Он сказал мне, что фантазирует о том, как женщина засовывает в вагину какой-нибудь овощ, и сразу спросил: «А какая фантазия у тебя?». У меня не получилось об этом сказать.

Последние двa-три дня я думаю о другой книге (всегда радостно предвидеть новую книгу), хотя и говорю себе, что больше не смогу что-либо написать: поддельный дневник путешествий или поддельный роман, кругосветное путешествие в доме на колесах с Венсаном, с огнестрельным оружием, и, может быть, Венсан превратится в этом повествовании в женщину, которую зовут Джейн? Как Джейн Мейнсфилд.

Мне кажется, в последний раз он сказал мне: «Никогда я не смогу причинить тебе боль».

В то время у меня было мало денег, но всегда был флакон дорогих духов. Прежде чем уйти, он приказывал мне надушить его тело, вылив из флакона все до последней капли.

Каждый день благословляю его за то, что он не пришел.

Все ко мне очень внимательны, они восхитительны, но я не совсем здесь, я с тем, кого тут нет, я отсутствую, чтобы отыскать отсутствующего. Если бы он был тут, вероятно, я был бы нигде.

Он по-прежнему запрещает мне прикасаться к его заднице, говорит, что она предназначается для какашек.

Подозреваю, что он сознательно испортил конец нашего последнего вечера, потому что уже тогда решил не приходить ко мне, он, наверное, вычислил, что моя злоба ослабит тоску.

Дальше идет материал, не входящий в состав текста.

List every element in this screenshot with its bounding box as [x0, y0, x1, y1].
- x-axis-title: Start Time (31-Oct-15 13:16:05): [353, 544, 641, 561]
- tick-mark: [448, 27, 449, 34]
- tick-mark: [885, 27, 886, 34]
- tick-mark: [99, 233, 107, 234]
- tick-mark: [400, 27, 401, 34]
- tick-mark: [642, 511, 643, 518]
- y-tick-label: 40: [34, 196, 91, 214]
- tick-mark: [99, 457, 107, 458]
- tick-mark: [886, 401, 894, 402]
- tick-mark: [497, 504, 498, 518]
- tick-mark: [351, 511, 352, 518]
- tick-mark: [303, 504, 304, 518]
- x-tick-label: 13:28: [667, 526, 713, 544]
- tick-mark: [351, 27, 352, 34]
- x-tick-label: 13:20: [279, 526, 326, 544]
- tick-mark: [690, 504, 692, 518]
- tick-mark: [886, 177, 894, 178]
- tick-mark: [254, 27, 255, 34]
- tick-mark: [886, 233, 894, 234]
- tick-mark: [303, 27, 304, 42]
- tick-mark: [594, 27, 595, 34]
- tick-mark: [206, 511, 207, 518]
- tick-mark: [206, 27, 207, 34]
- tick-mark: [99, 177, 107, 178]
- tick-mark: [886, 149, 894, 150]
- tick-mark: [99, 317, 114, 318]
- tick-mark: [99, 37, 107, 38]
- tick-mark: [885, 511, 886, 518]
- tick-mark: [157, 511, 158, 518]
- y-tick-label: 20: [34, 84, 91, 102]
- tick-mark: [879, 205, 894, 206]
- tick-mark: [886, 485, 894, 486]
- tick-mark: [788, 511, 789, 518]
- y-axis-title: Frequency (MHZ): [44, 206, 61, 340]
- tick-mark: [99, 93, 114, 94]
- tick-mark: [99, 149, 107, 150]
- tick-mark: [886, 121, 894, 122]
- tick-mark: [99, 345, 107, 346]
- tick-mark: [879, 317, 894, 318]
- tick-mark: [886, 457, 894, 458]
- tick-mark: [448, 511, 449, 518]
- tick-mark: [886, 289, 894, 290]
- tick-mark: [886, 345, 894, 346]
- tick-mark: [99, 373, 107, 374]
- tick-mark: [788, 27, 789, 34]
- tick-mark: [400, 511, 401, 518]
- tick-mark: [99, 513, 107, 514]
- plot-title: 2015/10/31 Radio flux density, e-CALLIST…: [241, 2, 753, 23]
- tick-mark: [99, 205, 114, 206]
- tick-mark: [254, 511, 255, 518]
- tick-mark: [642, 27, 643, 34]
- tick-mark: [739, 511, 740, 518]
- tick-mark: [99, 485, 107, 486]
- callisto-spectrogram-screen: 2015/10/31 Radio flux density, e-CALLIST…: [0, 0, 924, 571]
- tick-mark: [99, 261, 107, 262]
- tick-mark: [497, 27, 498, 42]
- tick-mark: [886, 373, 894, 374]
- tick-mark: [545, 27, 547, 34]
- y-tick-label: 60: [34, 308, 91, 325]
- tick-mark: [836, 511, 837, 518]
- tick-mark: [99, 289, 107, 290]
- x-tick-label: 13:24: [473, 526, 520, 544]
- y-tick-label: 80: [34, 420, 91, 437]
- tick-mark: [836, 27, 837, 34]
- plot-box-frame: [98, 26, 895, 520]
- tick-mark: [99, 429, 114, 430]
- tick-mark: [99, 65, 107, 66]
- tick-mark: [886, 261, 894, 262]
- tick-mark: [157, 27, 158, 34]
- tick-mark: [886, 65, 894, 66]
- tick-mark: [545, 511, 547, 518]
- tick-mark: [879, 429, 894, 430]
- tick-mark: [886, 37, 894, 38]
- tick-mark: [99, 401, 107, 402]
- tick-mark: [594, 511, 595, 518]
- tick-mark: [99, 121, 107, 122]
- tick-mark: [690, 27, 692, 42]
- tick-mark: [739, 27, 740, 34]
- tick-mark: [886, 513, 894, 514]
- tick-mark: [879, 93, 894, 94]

Он больше не придет, но догадливо дарит мне любовную силу мельчайшей надежды.

Ночью я не отрывался от него и в какой-то момент прошептал: «Тебе бы понравилось, если бы я полизал твои яйца?», он ответил: «Мне все нравится», он уже спал.

Я слушаю диск, который он мне подарил (регги). Мне не нравится. Это хороший урок.

Он говорит: «Когда ты у меня сосешь при свете, я вижу, что вот в этом месте у тебя на голове мало волос».

«Этим вечером, вернувшись домой, я перед зеркалом стянул с себя одежду, весь день я повсюду натыкался на свою рожу, теперь я вижу, что у меня хотя бы красивый торс, особенно мне нравятся вот эти мускулы на предплечьях, а тебе они тоже нравятся?».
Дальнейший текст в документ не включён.